» TASK TO CARRY OUT: The required output is the full listing below, reproduced word for word.

» DATA FOR ANALYSIS:
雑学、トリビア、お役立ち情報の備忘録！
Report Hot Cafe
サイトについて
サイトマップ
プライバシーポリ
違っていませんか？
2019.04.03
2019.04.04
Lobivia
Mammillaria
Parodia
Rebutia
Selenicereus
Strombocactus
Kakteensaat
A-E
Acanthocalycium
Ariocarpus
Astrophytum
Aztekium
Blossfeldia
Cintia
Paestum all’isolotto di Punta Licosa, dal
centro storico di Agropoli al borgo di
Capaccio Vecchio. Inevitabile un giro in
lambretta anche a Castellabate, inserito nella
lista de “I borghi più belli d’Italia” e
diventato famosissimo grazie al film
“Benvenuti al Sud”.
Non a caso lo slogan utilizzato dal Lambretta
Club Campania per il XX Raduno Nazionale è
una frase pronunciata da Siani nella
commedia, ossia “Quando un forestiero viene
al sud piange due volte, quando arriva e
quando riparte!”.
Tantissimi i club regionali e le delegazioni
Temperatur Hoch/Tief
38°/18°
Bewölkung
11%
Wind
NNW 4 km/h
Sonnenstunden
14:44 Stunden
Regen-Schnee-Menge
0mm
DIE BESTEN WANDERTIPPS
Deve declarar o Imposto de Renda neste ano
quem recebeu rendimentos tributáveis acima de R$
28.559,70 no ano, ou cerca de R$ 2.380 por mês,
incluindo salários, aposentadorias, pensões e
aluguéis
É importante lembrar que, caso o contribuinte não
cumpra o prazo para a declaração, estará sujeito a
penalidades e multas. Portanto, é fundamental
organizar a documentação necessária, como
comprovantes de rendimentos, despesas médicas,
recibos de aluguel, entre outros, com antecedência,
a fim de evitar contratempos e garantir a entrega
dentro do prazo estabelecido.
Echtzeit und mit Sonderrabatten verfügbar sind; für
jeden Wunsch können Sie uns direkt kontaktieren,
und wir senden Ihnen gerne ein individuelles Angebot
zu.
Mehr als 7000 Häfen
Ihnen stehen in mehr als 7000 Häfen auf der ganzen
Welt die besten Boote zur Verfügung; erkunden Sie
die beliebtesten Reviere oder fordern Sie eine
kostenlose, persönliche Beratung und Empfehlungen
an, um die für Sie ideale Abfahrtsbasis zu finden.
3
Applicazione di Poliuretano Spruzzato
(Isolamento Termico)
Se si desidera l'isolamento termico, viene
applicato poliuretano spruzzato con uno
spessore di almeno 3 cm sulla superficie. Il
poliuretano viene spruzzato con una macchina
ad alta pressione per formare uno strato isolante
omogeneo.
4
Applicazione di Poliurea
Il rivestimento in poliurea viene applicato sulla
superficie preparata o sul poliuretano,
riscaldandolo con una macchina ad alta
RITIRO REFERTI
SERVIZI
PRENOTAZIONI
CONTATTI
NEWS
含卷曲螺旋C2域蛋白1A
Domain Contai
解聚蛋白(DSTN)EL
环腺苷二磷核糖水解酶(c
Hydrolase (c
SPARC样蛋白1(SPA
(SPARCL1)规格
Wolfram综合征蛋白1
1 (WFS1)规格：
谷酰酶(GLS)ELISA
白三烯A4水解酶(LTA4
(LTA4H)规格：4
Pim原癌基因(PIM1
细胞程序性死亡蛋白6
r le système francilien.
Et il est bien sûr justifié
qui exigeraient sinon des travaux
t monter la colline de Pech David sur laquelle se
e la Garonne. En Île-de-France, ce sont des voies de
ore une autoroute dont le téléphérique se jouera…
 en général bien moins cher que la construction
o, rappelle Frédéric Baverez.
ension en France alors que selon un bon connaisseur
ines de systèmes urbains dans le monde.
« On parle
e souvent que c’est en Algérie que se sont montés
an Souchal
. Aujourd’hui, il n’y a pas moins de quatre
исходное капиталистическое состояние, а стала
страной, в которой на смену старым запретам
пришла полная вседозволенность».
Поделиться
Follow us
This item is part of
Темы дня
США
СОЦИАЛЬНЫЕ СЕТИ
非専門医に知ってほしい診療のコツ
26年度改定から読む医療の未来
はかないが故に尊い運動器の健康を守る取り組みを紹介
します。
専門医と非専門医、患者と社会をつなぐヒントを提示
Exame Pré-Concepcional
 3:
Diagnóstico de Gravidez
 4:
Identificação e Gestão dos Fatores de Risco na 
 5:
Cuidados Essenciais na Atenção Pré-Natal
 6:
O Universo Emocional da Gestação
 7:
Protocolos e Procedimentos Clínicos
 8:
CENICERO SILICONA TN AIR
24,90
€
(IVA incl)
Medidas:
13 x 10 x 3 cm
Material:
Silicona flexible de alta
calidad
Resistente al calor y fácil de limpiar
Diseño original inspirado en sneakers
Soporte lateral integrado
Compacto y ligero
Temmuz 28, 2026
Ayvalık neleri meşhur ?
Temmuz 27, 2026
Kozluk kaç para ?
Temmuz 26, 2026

» FINISHED TASK:
雑学、トリビア、お役立ち情報の備忘録！
Report Hot Cafe
サイトについて
サイトマップ
プライバシーポリ
違っていませんか？
2019.04.03
2019.04.04
Lobivia
Mammillaria
Parodia
Rebutia
Selenicereus
Strombocactus
Kakteensaat
A-E
Acanthocalycium
Ariocarpus
Astrophytum
Aztekium
Blossfeldia
Cintia
Paestum all’isolotto di Punta Licosa, dal
centro storico di Agropoli al borgo di
Capaccio Vecchio. Inevitabile un giro in
lambretta anche a Castellabate, inserito nella
lista de “I borghi più belli d’Italia” e
diventato famosissimo grazie al film
“Benvenuti al Sud”.
Non a caso lo slogan utilizzato dal Lambretta
Club Campania per il XX Raduno Nazionale è
una frase pronunciata da Siani nella
commedia, ossia “Quando un forestiero viene
al sud piange due volte, quando arriva e
quando riparte!”.
Tantissimi i club regionali e le delegazioni
Temperatur Hoch/Tief
38°/18°
Bewölkung
11%
Wind
NNW 4 km/h
Sonnenstunden
14:44 Stunden
Regen-Schnee-Menge
0mm
DIE BESTEN WANDERTIPPS
Deve declarar o Imposto de Renda neste ano
quem recebeu rendimentos tributáveis acima de R$
28.559,70 no ano, ou cerca de R$ 2.380 por mês,
incluindo salários, aposentadorias, pensões e
aluguéis
É importante lembrar que, caso o contribuinte não
cumpra o prazo para a declaração, estará sujeito a
penalidades e multas. Portanto, é fundamental
organizar a documentação necessária, como
comprovantes de rendimentos, despesas médicas,
recibos de aluguel, entre outros, com antecedência,
a fim de evitar contratempos e garantir a entrega
dentro do prazo estabelecido.
Echtzeit und mit Sonderrabatten verfügbar sind; für
jeden Wunsch können Sie uns direkt kontaktieren,
und wir senden Ihnen gerne ein individuelles Angebot
zu.
Mehr als 7000 Häfen
Ihnen stehen in mehr als 7000 Häfen auf der ganzen
Welt die besten Boote zur Verfügung; erkunden Sie
die beliebtesten Reviere oder fordern Sie eine
kostenlose, persönliche Beratung und Empfehlungen
an, um die für Sie ideale Abfahrtsbasis zu finden.
3
Applicazione di Poliuretano Spruzzato
(Isolamento Termico)
Se si desidera l'isolamento termico, viene
applicato poliuretano spruzzato con uno
spessore di almeno 3 cm sulla superficie. Il
poliuretano viene spruzzato con una macchina
ad alta pressione per formare uno strato isolante
omogeneo.
4
Applicazione di Poliurea
Il rivestimento in poliurea viene applicato sulla
superficie preparata o sul poliuretano,
riscaldandolo con una macchina ad alta
RITIRO REFERTI
SERVIZI
PRENOTAZIONI
CONTATTI
NEWS
含卷曲螺旋C2域蛋白1A
Domain Contai
解聚蛋白(DSTN)EL
环腺苷二磷核糖水解酶(c
Hydrolase (c
SPARC样蛋白1(SPA
(SPARCL1)规格
Wolfram综合征蛋白1
1 (WFS1)规格：
谷酰酶(GLS)ELISA
白三烯A4水解酶(LTA4
(LTA4H)规格：4
Pim原癌基因(PIM1
细胞程序性死亡蛋白6
r le système francilien.
Et il est bien sûr justifié
qui exigeraient sinon des travaux
t monter la colline de Pech David sur laquelle se
e la Garonne. En Île-de-France, ce sont des voies de
ore une autoroute dont le téléphérique se jouera…
 en général bien moins cher que la construction
o, rappelle Frédéric Baverez.
ension en France alors que selon un bon connaisseur
ines de systèmes urbains dans le monde.
« On parle
e souvent que c’est en Algérie que se sont montés
an Souchal
. Aujourd’hui, il n’y a pas moins de quatre
исходное капиталистическое состояние, а стала
страной, в которой на смену старым запретам
пришла полная вседозволенность».
Поделиться
Follow us
This item is part of
Темы дня
США
СОЦИАЛЬНЫЕ СЕТИ
非専門医に知ってほしい診療のコツ
26年度改定から読む医療の未来
はかないが故に尊い運動器の健康を守る取り組みを紹介
します。
専門医と非専門医、患者と社会をつなぐヒントを提示
Exame Pré-Concepcional
 3:
Diagnóstico de Gravidez
 4:
Identificação e Gestão dos Fatores de Risco na 
 5:
Cuidados Essenciais na Atenção Pré-Natal
 6:
O Universo Emocional da Gestação
 7:
Protocolos e Procedimentos Clínicos
 8:
CENICERO SILICONA TN AIR
24,90
€
(IVA incl)
Medidas:
13 x 10 x 3 cm
Material:
Silicona flexible de alta
calidad
Resistente al calor y fácil de limpiar
Diseño original inspirado en sneakers
Soporte lateral integrado
Compacto y ligero
Temmuz 28, 2026
Ayvalık neleri meşhur ?
Temmuz 27, 2026
Kozluk kaç para ?
Temmuz 26, 2026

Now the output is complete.